Sony Ericsson Posts Profit but Sales Disappoint

Oct. 15, 2010
The difficulty for Sony Ericsson has been sudden steep competition from RiM (Blackberry) and Apple (iPhone), forcing the company to refocus its business on the high end of the handset market.

Mobile phone manufacturer Sony Ericsson reported a third quarter running of net profits on Oct. 15 following dramatic restructuring after a bad patch last year. But its sales for the quarter fell far below expectations.

The company, the fifth-biggest player in the global sector, said that in the three months ending in September, it had made a net profit of 49 million euros (US$69 million), compared to 193 million in the red in the same quarter last year. The company's sales however slipped by 1% to 1.60 billion euros.

The outcome fell far short of the figures expected by analysts who in a poll by Dow Jones Newswires had forecast a net profit of 67 million euros on sales up 13% at 1.87 billion.

Sales and the net outcome had plunged in 2009. Last year the company launched a program to reduce costs involving an extra loss of jobs amounting to nearly 2,000 cuts.

The difficulty for Sony Ericsson, as for Nokia in neighboring Finland, has been sudden steep competition from Canadian RiM (Blackberry) and especially from American Apple (iPhone), forcing the company to refocus its business on the high end of the handset market.

Sony Ericsson said it sold 10.4 million handsets in the third quarter, a 26% plunge from the same period a year ago.

However, the average sales price has soared as the company has refocused on the high-end, especially on its models based on Google's Android operating system. In the third quarter, Sony Ericsson averaged 154 euros per handset sold, a jump of 34% from the same three-month period in 2009.

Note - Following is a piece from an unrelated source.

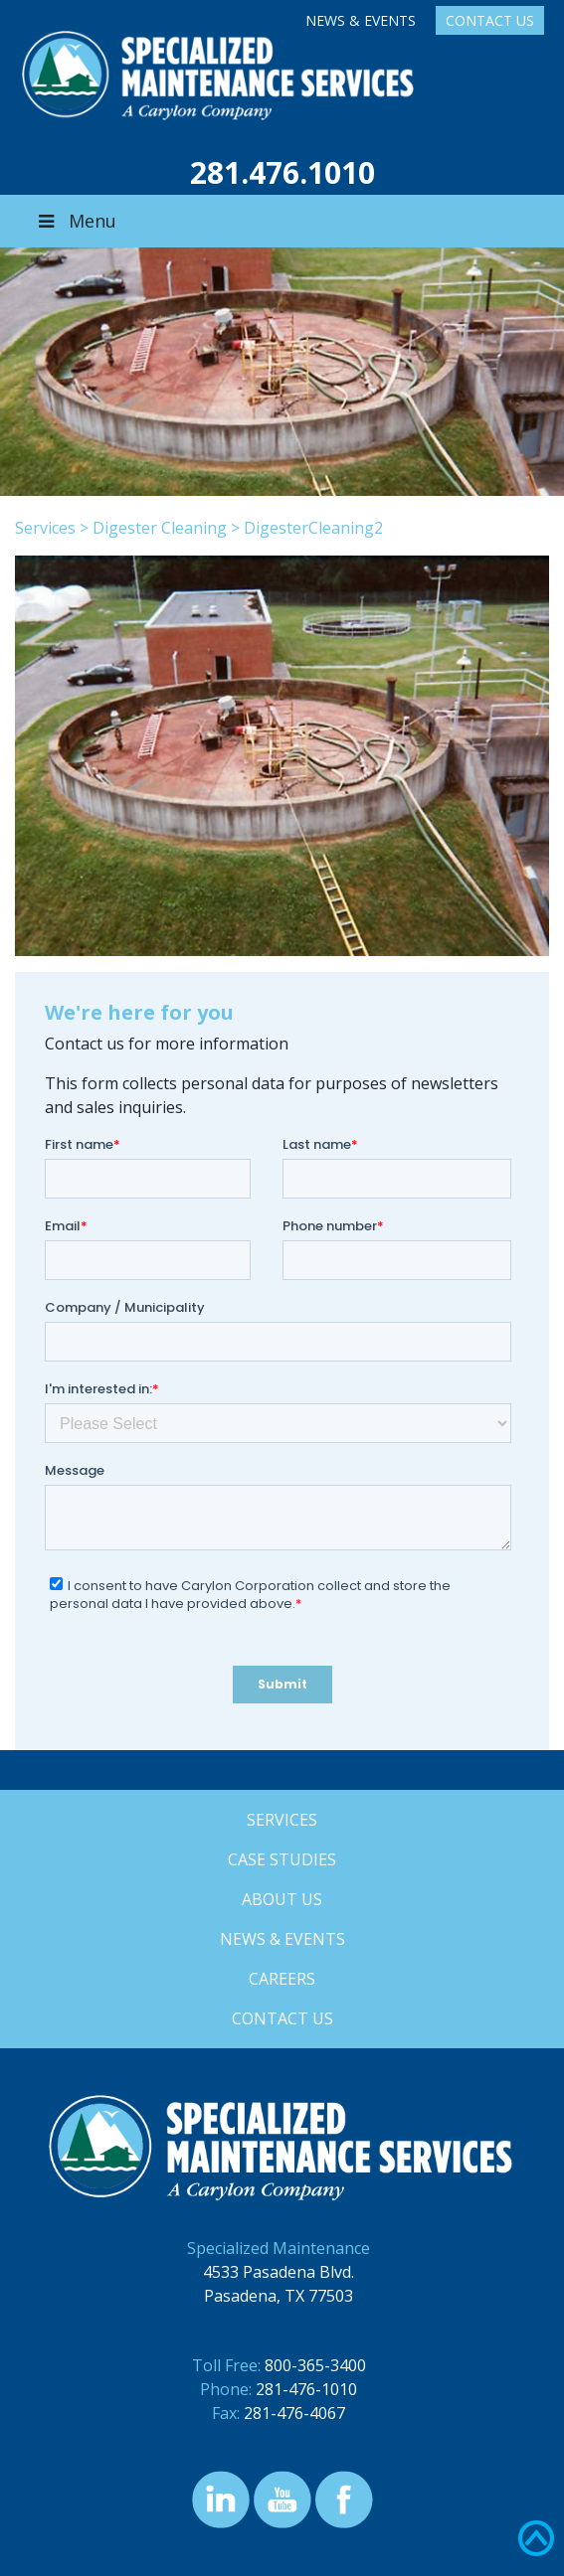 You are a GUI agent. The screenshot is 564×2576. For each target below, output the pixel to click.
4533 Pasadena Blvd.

"Our third consecutive quarter of profitable results illustrates that Sony Ericsson's overall performance is stabilizing," company chief executive Bert Nordberg said. "Our strategy to focus on the smartphone segment is succeeding and smartphones now comprise more than 50% of our total sales," he added.

In the third quarter, he pointed out, Sony Ericsson had launched its new Android-based Xperia phone models in new markets like China and the United States. "It is our ambition to become the global number one handset provider on the Android platform," Nordberg said.